The market price is obtained at the equilibrium point where total heat supply equals total heat demand. Facing an exogenous market price in a deregulated market, suppliers are motivated to set the price below market price in order to obtain a larger share of consumers and to achieve larger profits. In this way, all suppliers in the market will be motivated to increase efficiency, reduce costs and make profitable investments in equipment and infrastructure. Due to these incentives, marginal cost pricing will benefit not only district heating producers, but also the environment in terms of reduced emissions.

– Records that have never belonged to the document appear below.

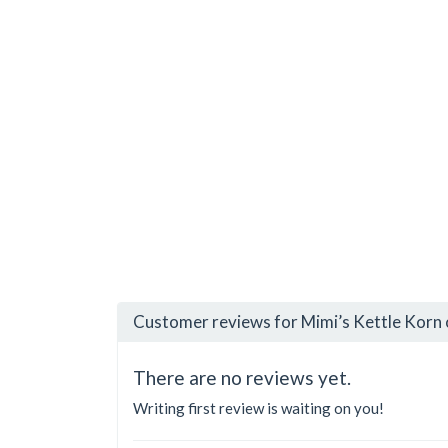
Customer reviews for Mimi’s Kettle Korn 
There are no reviews yet.
Writing first review is waiting on you!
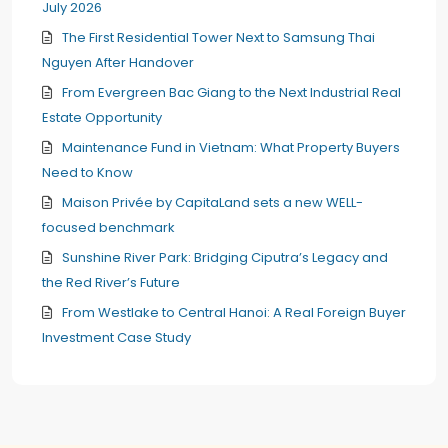
July 2026
The First Residential Tower Next to Samsung Thai
Nguyen After Handover
From Evergreen Bac Giang to the Next Industrial Real
Estate Opportunity
Maintenance Fund in Vietnam: What Property Buyers
Need to Know
Maison Privée by CapitaLand sets a new WELL-
focused benchmark
Sunshine River Park: Bridging Ciputra’s Legacy and
the Red River’s Future
From Westlake to Central Hanoi: A Real Foreign Buyer
Investment Case Study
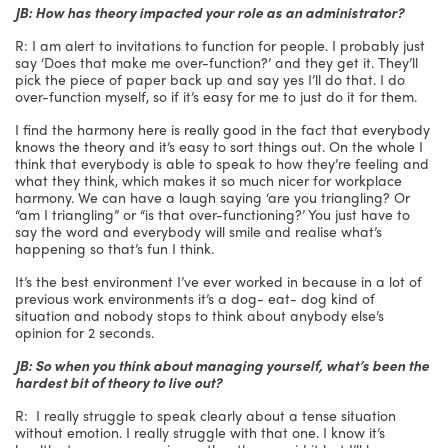
JB: How has theory impacted your role as an administrator?
R: I am alert to invitations to function for people. I probably just
say ‘Does that make me over-function?’ and they get it. They’ll
pick the piece of paper back up and say yes I’ll do that. I do
over-function myself, so if it’s easy for me to just do it for them.
I find the harmony here is really good in the fact that everybody
knows the theory and it’s easy to sort things out. On the whole I
think that everybody is able to speak to how they’re feeling and
what they think, which makes it so much nicer for workplace
harmony. We can have a laugh saying ‘are you triangling? Or
“am I triangling” or “is that over-functioning?’ You just have to
say the word and everybody will smile and realise what’s
happening so that’s fun I think.
It’s the best environment I’ve ever worked in because in a lot of
previous work environments it’s a dog- eat- dog kind of
situation and nobody stops to think about anybody else’s
opinion for 2 seconds.
JB: So when you think about managing yourself, what’s been the
hardest bit of theory to live out?
R: I really struggle to speak clearly about a tense situation
without emotion. I really struggle with that one. I know it’s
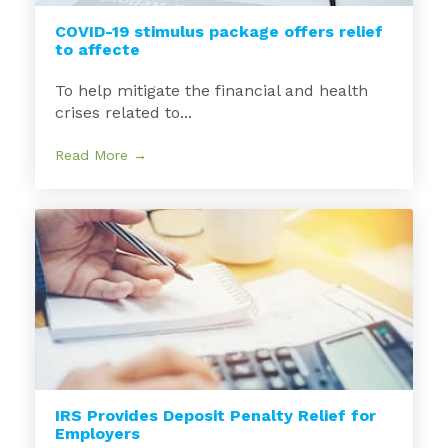
COVID-19 stimulus package offers relief
to affecte
To help mitigate the financial and health
crises related to...
Read More →
IRS Provides Deposit Penalty Relief for
Employers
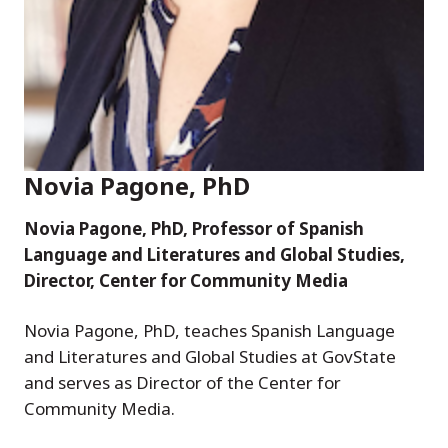
Novia Pagone, PhD
Novia Pagone, PhD, Professor of Spanish
Language and Literatures and Global Studies,
Director, Center for Community Media
Novia Pagone, PhD, teaches Spanish Language
and Literatures and Global Studies at GovState
and serves as Director of the Center for
Community Media.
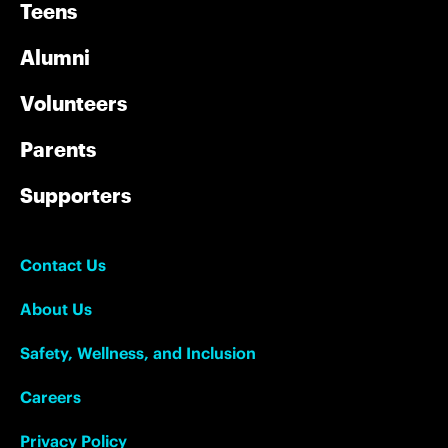
Teens
Alumni
Volunteers
Parents
Supporters
Contact Us
About Us
Safety, Wellness, and Inclusion
Careers
Privacy Policy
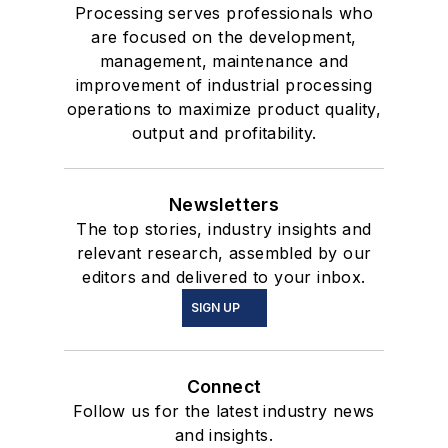
Processing serves professionals who
are focused on the development,
management, maintenance and
improvement of industrial processing
operations to maximize product quality,
output and profitability.
Newsletters
The top stories, industry insights and
relevant research, assembled by our
editors and delivered to your inbox.
SIGN UP
Connect
Follow us for the latest industry news
and insights.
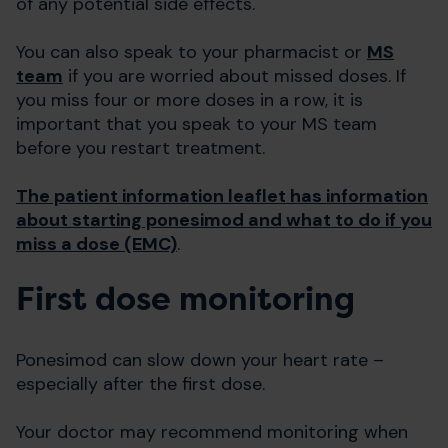
of any potential side effects.
You can also speak to your pharmacist or
MS
team
if you are worried about missed doses. If
you miss four or more doses in a row, it is
important that you speak to your MS team
before you restart treatment.
The patient information leaflet has information
about starting ponesimod and what to do if you
miss a dose (EMC)
.
First dose monitoring
Ponesimod can slow down your heart rate –
especially after the first dose.
Your doctor may recommend monitoring when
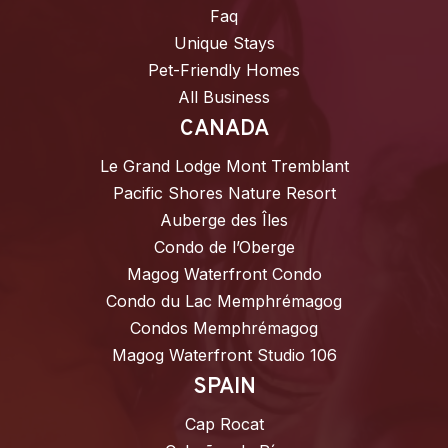
Faq
Unique Stays
Pet-Friendly Homes
All Business
CANADA
Le Grand Lodge Mont Tremblant
Pacific Shores Nature Resort
Auberge des Îles
Condo de l’Oberge
Magog Waterfront Condo
Condo du Lac Memphrémagog
Condos Memphrémagog
Magog Waterfront Studio 106
SPAIN
Cap Rocat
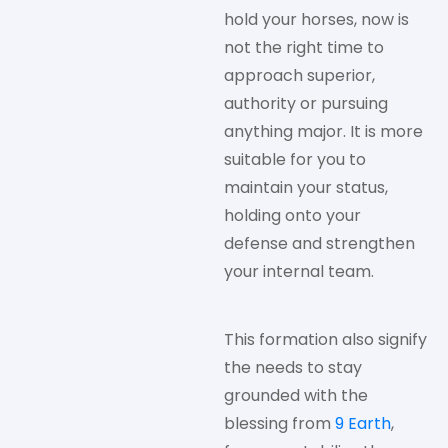
hold your horses, now is
not the right time to
approach superior,
authority or pursuing
anything major. It is more
suitable for you to
maintain your status,
holding onto your
defense and strengthen
your internal team.
This formation also signify
the needs to stay
grounded with the
blessing from
9 Earth
,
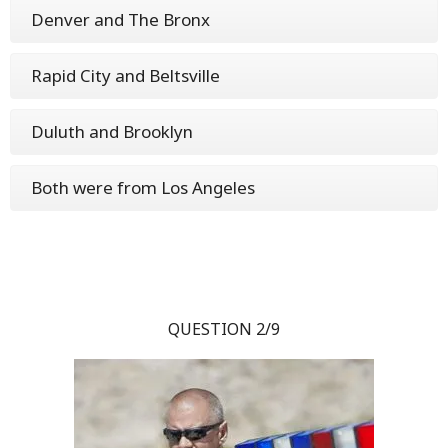
Denver and The Bronx
Rapid City and Beltsville
Duluth and Brooklyn
Both were from Los Angeles
QUESTION 2/9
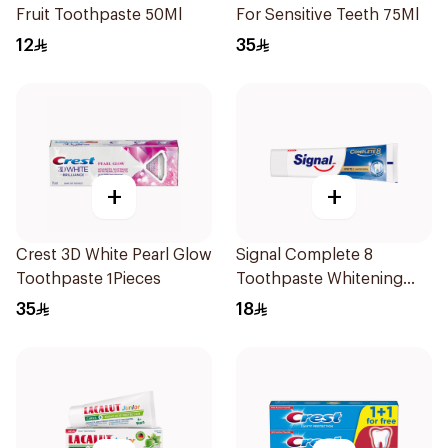
Fruit Toothpaste 50Ml
For Sensitive Teeth 75Ml
12
35
+
+
Crest 3D White Pearl Glow
Signal Complete 8
Toothpaste 1Pieces
Toothpaste Whitening
75Ml
35
18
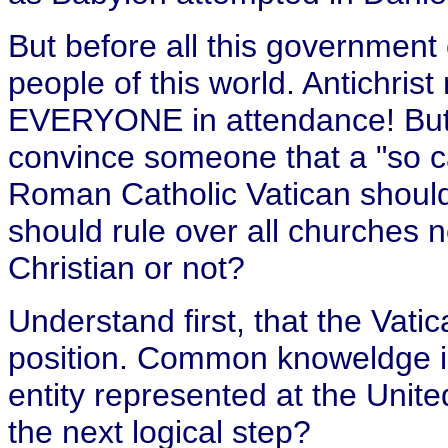
But before all this government 
people of this world. Antichris
EVERYONE in attendance! But.
convince someone that a "so cal
Roman Catholic Vatican should 
should rule over all churches n
Christian or not?
Understand first, that the Vatic
position. Common knoweldge is,
entity represented at the Unite
the next logical step?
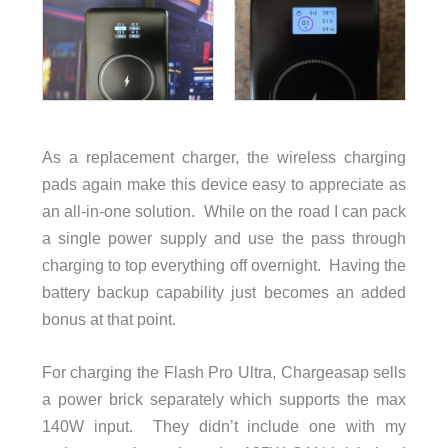
As a replacement charger, the wireless charging
pads again make this device easy to appreciate as
an all-in-one solution. While on the road I can pack
a single power supply and use the pass through
charging to top everything off overnight. Having the
battery backup capability just becomes an added
bonus at that point.
For charging the Flash Pro Ultra, Chargeasap sells
a power brick separately which supports the max
140W input. They didn’t include one with my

Sjödin and Henning (2004) suggest the marginal cost method as being the optimal choice for pricing district heating. The use of marginal cost for pricing allows for variation in peak and off peak seasons. During summer, when the demand for heating is lower, they find a lower marginal cost for district heating. It is therefore proposed that the marginal cost should be reflected in the price. In addition, they support the use of a fixed portion to be included in the total price, to eliminate some of the risk of the utility running at a loss. Combining the use of short-range marginal cost and a fixed cost “should be able to bring about a close to optimal resource-allocation” (Sjödin & Henning, 2004, p. 17).

Compared to the cost-plus pricing mechanism, the marginal cost approach is more complicated as it makes more factors into consideration. As a consequence, marginal-cost pricing is more difficult to apply in reality, as it is more challenging to precisely obtain all the relevant figures. Nevertheless, if figures are obtained, marginal-cost pricing provides a presentation of variations in production costs.

Recognizing that existing pricing methods for district heating, such as cost-plus pricing and marginal-cost pricing cannot simultaneously provide both high efficiency and sufficient investment cost return, Zhang et al. (2013) propose a new pricing model – Equivalent Marginal Cost Pricing (EMCP). This method incorporates both short- and long-run marginal costs. The method promotes efficiency in the district heating market, ensures investments and promotes efficient resource allocation. However, this method is based on a number of assumptions, making it less valid for practical use (Li et al., 2015).